Devia estar enfaixando Salamandra para não chamar tanta atenção; então com um braço daquele tamanho para cobrir, demoraria mais alguns 10 ou 15 minutinhos. Resolvi usar esse tempo para descer logo para o saguão e, quem sabe, conseguir alguma informação valiosa de algum NPC aleatório.

Cheguei lá e tinham alguns anões e homens bicho tomando seu café da manhã. Não estava tão cheio quanto imaginei, então não teria problemas com multidões revoltadas nem apedrejamentos desnecessários. Fui até o balcão com um olhar desconfiado — para mim soava natural, acreditem. — e me sentei, encontrando os olhos sonolentos do dono da taverna que já mostrava ter acordado com a pá virada, como quase todos daquela cidade.

— Vou querer uma porção do dia, por favor. — Empurrei discretamente um punhado de moedas em sua direção.

O espaçoso “trancinha de barba” olhou para as moedas e depois para mim.

— É humano? — ele pergunta, desconfiado.

Seria uma pergunta idiota e abestada se tivesse sido feita em qualquer outro lugar daquele mundo, mas exatamente naquela cidade deveria ser a pergunta mais importante de todas. Deveria determinar se você era bem tratado ou não.

— Ah... Eu? Bom... Eu sou um... Meio-elfo!

“Ah, que droga! Meio-elfos tem orelhas pontudas ainda, animal!”, queria colocar uma corda em volta do pescoço e me matar agora! Como pude cometer um erro em algo tão básico como isso?

Ele ergueu sua sobrancelhona despenteada, não muito convicto.

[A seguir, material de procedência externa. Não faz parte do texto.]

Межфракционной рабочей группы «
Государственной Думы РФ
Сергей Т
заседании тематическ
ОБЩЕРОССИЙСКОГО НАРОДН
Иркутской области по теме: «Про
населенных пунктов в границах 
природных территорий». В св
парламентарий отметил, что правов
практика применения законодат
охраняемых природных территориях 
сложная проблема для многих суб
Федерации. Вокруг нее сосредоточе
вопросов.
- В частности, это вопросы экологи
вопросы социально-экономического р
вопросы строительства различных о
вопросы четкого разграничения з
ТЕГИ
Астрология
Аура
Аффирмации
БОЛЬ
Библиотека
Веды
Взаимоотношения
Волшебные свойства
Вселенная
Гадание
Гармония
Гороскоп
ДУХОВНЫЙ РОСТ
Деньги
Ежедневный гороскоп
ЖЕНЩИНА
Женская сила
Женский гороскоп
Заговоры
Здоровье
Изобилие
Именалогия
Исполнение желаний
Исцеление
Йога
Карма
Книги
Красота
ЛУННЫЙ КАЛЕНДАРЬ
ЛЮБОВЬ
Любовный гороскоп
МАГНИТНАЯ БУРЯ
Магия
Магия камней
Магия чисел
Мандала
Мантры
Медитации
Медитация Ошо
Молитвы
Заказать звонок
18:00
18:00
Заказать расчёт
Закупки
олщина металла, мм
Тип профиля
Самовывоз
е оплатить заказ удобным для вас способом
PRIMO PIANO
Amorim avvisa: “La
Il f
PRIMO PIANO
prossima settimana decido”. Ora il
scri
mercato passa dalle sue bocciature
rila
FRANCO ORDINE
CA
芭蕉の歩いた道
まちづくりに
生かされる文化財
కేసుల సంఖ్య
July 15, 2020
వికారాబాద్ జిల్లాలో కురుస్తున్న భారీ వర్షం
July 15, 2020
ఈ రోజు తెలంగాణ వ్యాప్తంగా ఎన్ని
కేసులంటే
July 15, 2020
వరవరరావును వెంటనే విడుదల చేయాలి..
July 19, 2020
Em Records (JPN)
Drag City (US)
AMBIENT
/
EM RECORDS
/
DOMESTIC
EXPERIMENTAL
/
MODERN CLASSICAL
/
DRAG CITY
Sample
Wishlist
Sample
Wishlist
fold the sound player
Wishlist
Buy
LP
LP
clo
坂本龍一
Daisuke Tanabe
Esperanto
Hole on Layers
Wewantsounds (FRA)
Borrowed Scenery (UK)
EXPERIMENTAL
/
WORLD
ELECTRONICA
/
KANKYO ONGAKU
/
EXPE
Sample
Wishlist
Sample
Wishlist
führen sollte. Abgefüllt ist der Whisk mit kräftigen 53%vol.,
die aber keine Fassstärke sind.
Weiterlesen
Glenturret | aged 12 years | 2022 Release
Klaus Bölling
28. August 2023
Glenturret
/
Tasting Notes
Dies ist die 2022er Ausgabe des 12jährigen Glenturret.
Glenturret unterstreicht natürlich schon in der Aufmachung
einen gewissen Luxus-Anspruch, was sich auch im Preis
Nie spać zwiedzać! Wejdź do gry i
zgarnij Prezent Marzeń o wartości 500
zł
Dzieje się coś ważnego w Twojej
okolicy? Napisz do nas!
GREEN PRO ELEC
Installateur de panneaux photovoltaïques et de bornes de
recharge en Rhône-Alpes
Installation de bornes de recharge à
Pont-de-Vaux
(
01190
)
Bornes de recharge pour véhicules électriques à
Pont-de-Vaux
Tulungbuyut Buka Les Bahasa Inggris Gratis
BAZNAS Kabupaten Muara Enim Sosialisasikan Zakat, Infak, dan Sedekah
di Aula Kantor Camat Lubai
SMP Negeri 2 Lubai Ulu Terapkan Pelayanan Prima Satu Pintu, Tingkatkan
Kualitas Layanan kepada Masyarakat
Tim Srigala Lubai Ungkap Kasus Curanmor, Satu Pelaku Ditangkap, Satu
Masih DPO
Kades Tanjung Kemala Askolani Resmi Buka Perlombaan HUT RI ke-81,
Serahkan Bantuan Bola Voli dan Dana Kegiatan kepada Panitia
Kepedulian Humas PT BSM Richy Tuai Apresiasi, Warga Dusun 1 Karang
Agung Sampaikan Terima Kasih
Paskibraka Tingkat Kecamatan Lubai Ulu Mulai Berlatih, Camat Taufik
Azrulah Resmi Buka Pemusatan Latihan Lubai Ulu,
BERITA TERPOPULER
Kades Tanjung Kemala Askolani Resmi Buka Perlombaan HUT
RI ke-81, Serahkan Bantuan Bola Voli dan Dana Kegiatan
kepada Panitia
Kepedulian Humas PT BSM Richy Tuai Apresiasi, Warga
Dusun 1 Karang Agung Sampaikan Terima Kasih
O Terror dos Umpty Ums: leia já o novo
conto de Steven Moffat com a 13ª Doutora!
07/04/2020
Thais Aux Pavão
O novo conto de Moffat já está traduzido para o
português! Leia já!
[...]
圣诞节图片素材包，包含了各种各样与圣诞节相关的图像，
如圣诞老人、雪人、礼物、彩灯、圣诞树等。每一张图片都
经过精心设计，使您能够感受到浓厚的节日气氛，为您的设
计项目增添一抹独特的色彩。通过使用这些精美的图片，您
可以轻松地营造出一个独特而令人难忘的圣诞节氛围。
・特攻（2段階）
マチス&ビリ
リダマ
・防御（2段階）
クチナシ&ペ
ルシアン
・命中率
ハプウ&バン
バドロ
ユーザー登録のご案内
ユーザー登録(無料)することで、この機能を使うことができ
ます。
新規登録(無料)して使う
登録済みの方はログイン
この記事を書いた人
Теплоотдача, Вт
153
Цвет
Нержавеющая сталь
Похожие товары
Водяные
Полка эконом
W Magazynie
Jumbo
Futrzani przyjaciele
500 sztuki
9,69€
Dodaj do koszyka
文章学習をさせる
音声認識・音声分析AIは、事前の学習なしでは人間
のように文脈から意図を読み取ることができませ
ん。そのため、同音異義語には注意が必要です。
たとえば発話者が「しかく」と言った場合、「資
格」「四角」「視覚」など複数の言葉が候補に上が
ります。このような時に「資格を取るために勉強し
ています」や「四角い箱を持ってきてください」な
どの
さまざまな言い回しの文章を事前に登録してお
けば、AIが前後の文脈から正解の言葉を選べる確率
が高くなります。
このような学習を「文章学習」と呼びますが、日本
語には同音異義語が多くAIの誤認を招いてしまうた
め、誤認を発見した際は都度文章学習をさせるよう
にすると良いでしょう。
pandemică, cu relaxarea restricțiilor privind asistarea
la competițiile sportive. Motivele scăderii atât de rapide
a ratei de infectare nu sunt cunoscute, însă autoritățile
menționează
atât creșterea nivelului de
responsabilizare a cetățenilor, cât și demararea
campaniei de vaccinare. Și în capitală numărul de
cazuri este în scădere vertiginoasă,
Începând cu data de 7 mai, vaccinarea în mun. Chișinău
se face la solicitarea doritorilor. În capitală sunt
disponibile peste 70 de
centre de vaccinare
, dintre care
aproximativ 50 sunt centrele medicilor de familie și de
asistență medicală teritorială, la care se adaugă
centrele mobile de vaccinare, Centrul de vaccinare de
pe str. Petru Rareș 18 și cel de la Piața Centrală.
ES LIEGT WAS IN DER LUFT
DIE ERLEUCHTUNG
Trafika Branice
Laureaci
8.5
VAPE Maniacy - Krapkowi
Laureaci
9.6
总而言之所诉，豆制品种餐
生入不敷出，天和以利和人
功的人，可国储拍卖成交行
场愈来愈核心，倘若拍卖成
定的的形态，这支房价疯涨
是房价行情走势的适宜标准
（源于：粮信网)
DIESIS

— Hum... Seria um meio-elfo negro então?

— Isso, cara! Um elfo-negro! Eu sabia que você reconheceria um! — eu não pude deixar de demonstrar camaradagem. Ri bem alto como se o anão confuso e carrancudo tivesse soltado uma piada, e das boas ainda!

Mas o que ele fez mesmo foi pegar meu punhado de moedas e tacar no meu peito, cortando meu surto repentino de riso no mesmo instante.

— Eu destesto elfos! Ainda mais elfos-negros!

O anão despenteado e barbudo me encarou no olho, mas só pude devolver um olhar de paisagem; nem mesmo eu tinha digerido a merda que eu tinha acabado de falar sem pensar e no que tinha acabado de acontecer. Só senti um imenso sentimento de vergonha me inundando por dentro.

Talvez se eu tivesse falado que era humano, tivesse sido melhor.

— Ah, certo. Está bem. Tô indo nessa, então.

Me levantei calmamente e saí da sua frente, meio desconcertado. Os outros que presenciaram o mico que eu paguei todo à vista ficaram me observando, talvez esperando para ver como eu reagiria ante aquela afronta. Só peguei minhas moedinhas e saí da pousada, com uma face desolada de quem acabara de ser vitimado por uma agressão completamente irracional.

— Ei! Você ainda não pagou, seu espertinho!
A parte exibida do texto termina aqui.